In Colorado we have seen the effects of allowing our forests to grow into powder kegs of fuel ready to explode at any time. We only needed to walk outside this week on the Front Range to see the smoke billowing from a blaze near Steamboat Springs that settled over our cities causing people thinking their backyards were on fire to overrun the phone circuits with 911 calls.

The fires make for good sunsets but also they also make for unhealthy air, open fire restrictions that have freaked out campers and tourists from Yosemite to Rocky Mountain National Park, not to mention millions of dollars lost on firefighting efforts and damages during the Hayman and Snaking fires in Colorado, the combined Rodeo-Chedeski fire in Arizona and countless other fires in states like California, Utah, Oregon and South Dakota. We will be more able to protect our forests if there isn’t a buildup of dead trees and unneeded growth choking them.

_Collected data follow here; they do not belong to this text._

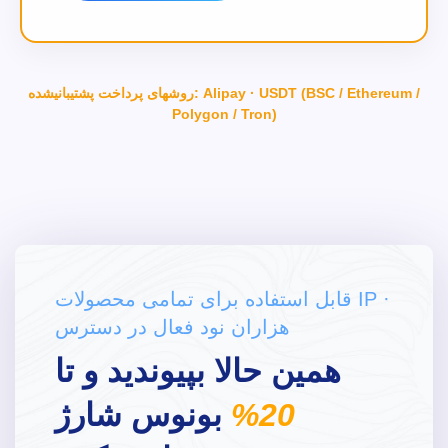
روشهای پرداخت پشتیبانیشده: Alipay · USDT (BSC / Ethereum /
Polygon / Tron)
قابل استفاده برای تمامی محصولات IP ·
هزاران نود فعال در دسترس
همین حالا بپیوندید و تا
20%
بونوس شارژ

At the same time we should be sure that Bush himself isn’t just blowing a lot of smoke and using the recent fires as an excuse to give the timber industry a license to slash and burn. A change in policy to help thin the forests should not make it possible for private logging companies to have full access to whatever they want and play a game of “cut it all and run” in our national forests.

Bush was the top recipient of dollars contributed from the timber industry in the 2000 election with nearly $300,000 according to the Center for Responsive Politics. The timing of this announcement is highly advantageous for the president and the congressional Republicans he supports who are up for re-election this November. The Republicans need to frame a new policy to gain more favor from environmentally minded people, without breaking their ties to the timber industry.

There is going to be a delicate balance to maintain. Something needs to be done to solve the burning question of how to prevent wildfires and the best policy we should adopt a sort of “timber temperance.” We should not allow the logging companies to say to us, “we had to destroy our forests to save them,” but we shouldn’t let the environmental groups let them go down in flames either.